Il faut pour la trouver, aller fouiller dans la partie réglementaire du Code Pénal. Aux articles R226-1 et suivants. Notamment R226-3.

Ils évoquent l’arrêté du 29 juillet 2004, fixant la liste d'appareils en question.

Dans l’annexe I de cet arrêté, on trouve ceci :

APPAREILS SOUMIS À AUTORISATION

EN APPLICATION DE L'ARTICLE R. 226-3 DU CODE PÉNAL 1. Appareils, à savoir tous dispositifs matériels et logiciels, conçus pour réaliser l'interception, l'écoute, l'analyse, la retransmission, l'enregistrement ou le traitement de correspondances émises, transmises ou reçues sur des réseaux de communications électroniques, opérations pouvant constituer l'infraction prévue par le deuxième alinéa de l' article 226-15 du code pénal. (...)

 

Dans l’annexe II, on trouve ceci :

APPAREILS SOUMIS À AUTORISATION

EN APPLICATION DE L'ARTICLE R. 226-7 DU CODE PÉNAL 1. Appareils, à savoir tous dispositifs matériels et logiciels, conçus pour réaliser l'interception, l'écoute, l'analyse, la retransmission, l'enregistrement ou le traitement de correspondances émises, transmises ou reçues sur des réseaux de communications électroniques, opérations pouvant constituer l'infraction prévue par le deuxième alinéa de l' article 226-15 du code pénal. (...)

Le produit Eagle de Amesys ne peut donc être possédé ou vendu sans obtenir une autorisation.

Pour ne pas lasser le lecteur, nous irons vite sur ce point. Nous tenons bien entendu à la disposition des sceptiques éventuels les détails (voir pour cela le Journal Officiel n°255 du 3 novembre 2006 page 16265).

En bref, pour vendre un tel produit, il faut une autorisation du premier ministre.

Coucou, François, tu te souviens ? Un jour ou l’autre, tu as signé un papier dans un parapheur, contenant une autorisation pour qu’Amesys puisse vendre au colonel Kadhafi les moyens de surveiller sa population et pointer les opposants. Les mêmes, sans doutes que ceux qui sont réunis ces jours-ci à Paris par « les amis de la Libye », comme toi, ton gouvernement, et ton président.
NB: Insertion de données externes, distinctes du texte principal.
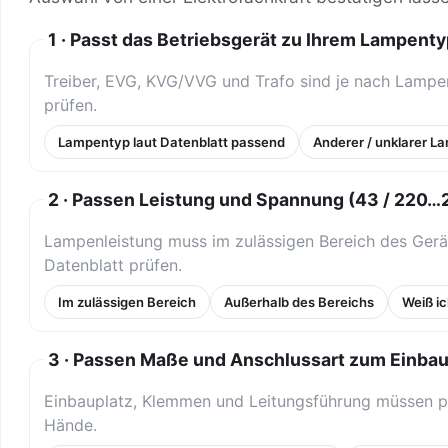
1 · Passt das Betriebsgerät zu Ihrem Lampent
Treiber, EVG, KVG/VVG und Trafo sind je nach Lamp
prüfen.
Lampentyp laut Datenblatt passend
Anderer / unklarer L
2 · Passen Leistung und Spannung (43 / 220…
Lampenleistung muss im zulässigen Bereich des Ger
Datenblatt prüfen.
Im zulässigen Bereich
Außerhalb des Bereichs
Weiß ic
3 · Passen Maße und Anschlussart zum Einba
Einbauplatz, Klemmen und Leitungsführung müssen p
Hände.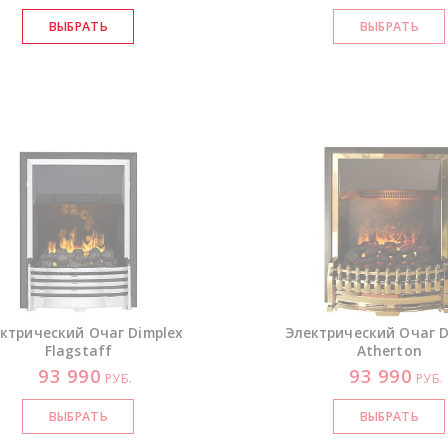
ктрический Очаг Dimplex
Электрический Очаг D
Flagstaff
Atherton
93 990
93 990
РУБ.
РУБ.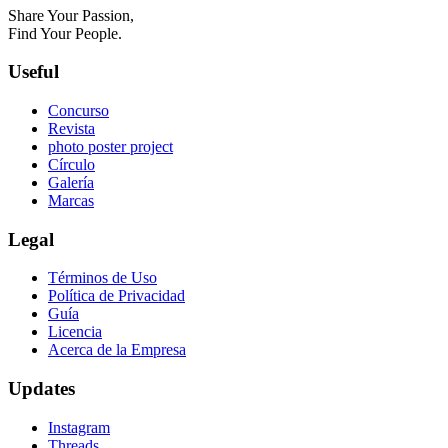
Share Your Passion,
Find Your People.
Useful
Concurso
Revista
photo poster project
Círculo
Galería
Marcas
Legal
Términos de Uso
Política de Privacidad
Guía
Licencia
Acerca de la Empresa
Updates
Instagram
Threads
Bon allez, soyons vraiment transparents, si ce n’est le premier ministre, c’est le secrétaire général de la défense nationale, sur sa délégation, après avis d’une commission consultative.
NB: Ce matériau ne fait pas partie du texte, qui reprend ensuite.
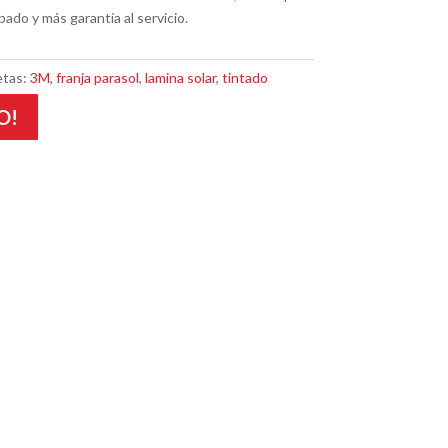
ado y más garantía al servicio.
etas:
3M
,
franja parasol
,
lamina solar
,
tintado
O!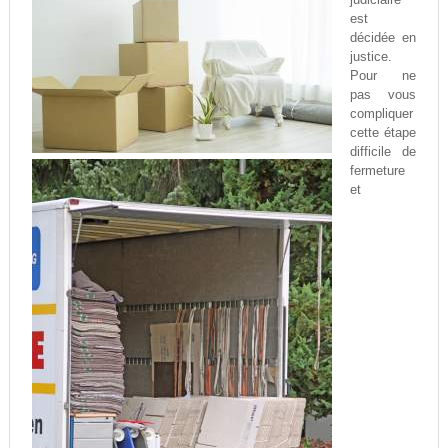
est
décidée en
justice.
Pour ne
pas vous
compliquer
cette étape
difficile de
fermeture
et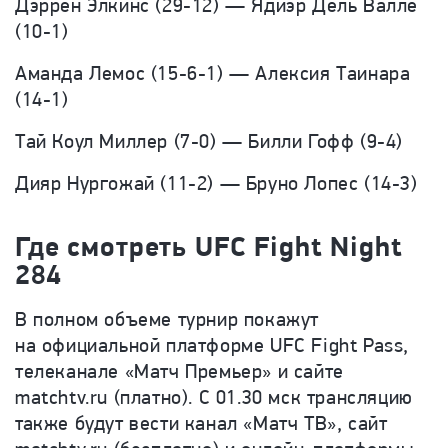
Дэррен Элкинс (29-12) — Ядиэр Дель Валле
(10-1)
Аманда Лемос (15-6-1) — Алексия Таинара
(14-1)
Тай Коул Миллер (7-0) — Билли Гофф (9-4)
Дияр Нургожай (11-2) — Бруно Лопес (14-3)
Где смотреть UFC Fight Night
284
В полном объеме турнир покажут
на официальной платформе UFC Fight Pass,
телеканале «Матч Премьер» и сайте
matchtv.ru (платно). С 01.30 мск трансляцию
также будут вести канал «Матч ТВ», сайт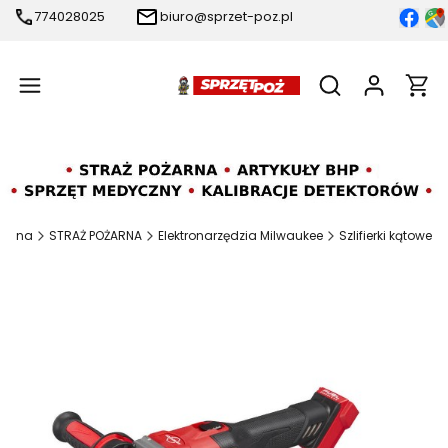
774028025
biuro@sprzet-poz.pl
Produ
Otwórz wyszukiw
łówna
STRAŻ POŻARNA
Elektronarzędzia Milwaukee
Szlifierki kątowe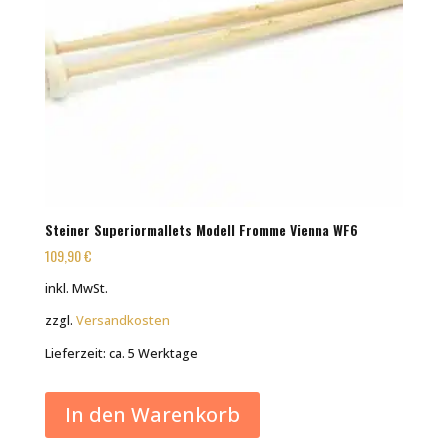
Steiner Superiormallets Modell Fromme Vienna WF6
109,90
€
inkl. MwSt.
zzgl.
Versandkosten
Lieferzeit:
ca. 5 Werktage
In den Warenkorb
Oh, on allait oublier, si quelqu’un venait à dire que tout ça c’est vieux et qu’on ne sait pas bien où seraient tous les papiers liés aux autorisations pour Amesys… Il  en existe une copie au SGDN.
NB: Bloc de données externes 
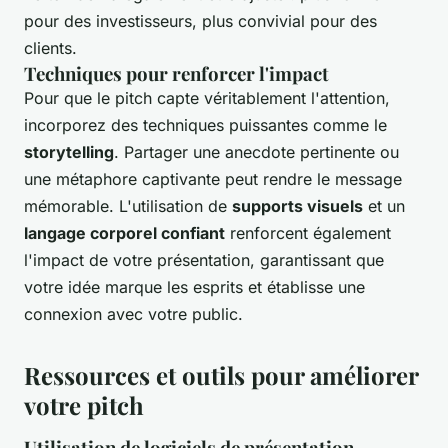
pour des investisseurs, plus convivial pour des
clients.
Techniques pour renforcer l'impact
Pour que le pitch capte véritablement l'attention,
incorporez des techniques puissantes comme le
storytelling
. Partager une anecdote pertinente ou
une métaphore captivante peut rendre le message
mémorable. L'utilisation de
supports visuels
et un
langage corporel confiant
renforcent également
l'impact de votre présentation, garantissant que
votre idée marque les esprits et établisse une
connexion avec votre public.
Ressources et outils pour améliorer
votre pitch
Utilisation de logiciels de présentation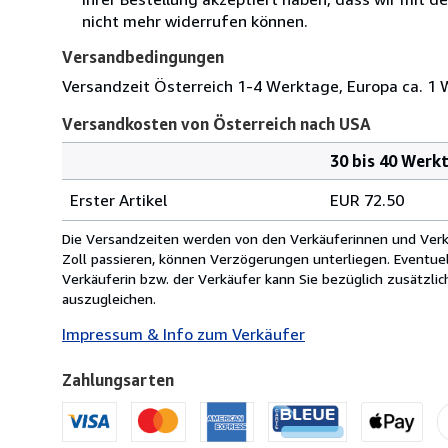
nicht mehr widerrufen können.
Versandbedingungen
Versandzeit Österreich 1-4 Werktage, Europa ca. 1 
Versandkosten von Österreich nach USA
30 bis 40 Werk
Bestellmenge
Versandkosten
Erster Artikel
EUR 72.50
von
Österreich
Die Versandzeiten werden von den Verkäuferinnen und Verkäu
nach
Zoll passieren, können Verzögerungen unterliegen. Eventue
USA
Verkäuferin bzw. der Verkäufer kann Sie bezüglich zusätzli
auszugleichen.
Impressum & Info zum Verkäufer
Zahlungsarten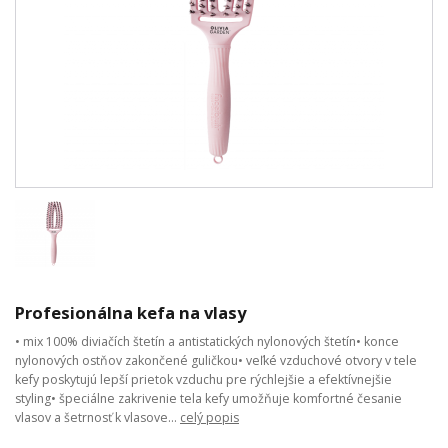
Profesionálna kefa na vlasy
• mix 100% diviačích štetín a antistatických nylonových štetín• konce
nylonových ostňov zakončené guličkou• veľké vzduchové otvory v tele
kefy poskytujú lepší prietok vzduchu pre rýchlejšie a efektívnejšie
styling• špeciálne zakrivenie tela kefy umožňuje komfortné česanie
vlasov a šetrnosť k vlasove...
celý popis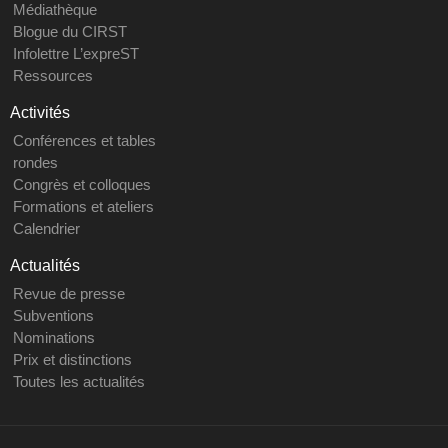
Médiathèque
Blogue du CIRST
Infolettre L’expreST
Ressources
Activités
Conférences et tables
rondes
Congrès et colloques
Formations et ateliers
Calendrier
Actualités
Revue de presse
Subventions
Nominations
Prix et distinctions
Toutes les actualités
Bien sûr, il y aura ceux, comme Amesys, qui nous ressortirons la vieille histoire de la lutte contre le terrorisme pour justifier la vente d'un tel matériel à la Libye. Et ceux qui n'y croiront pas.

A bien y réfléchir, on a bien failli lui vendre des Rafale et une centrale nucléaire. Alors des armes électroniques d'écoute, hein...

Mais ceci est discuté dans un autre article...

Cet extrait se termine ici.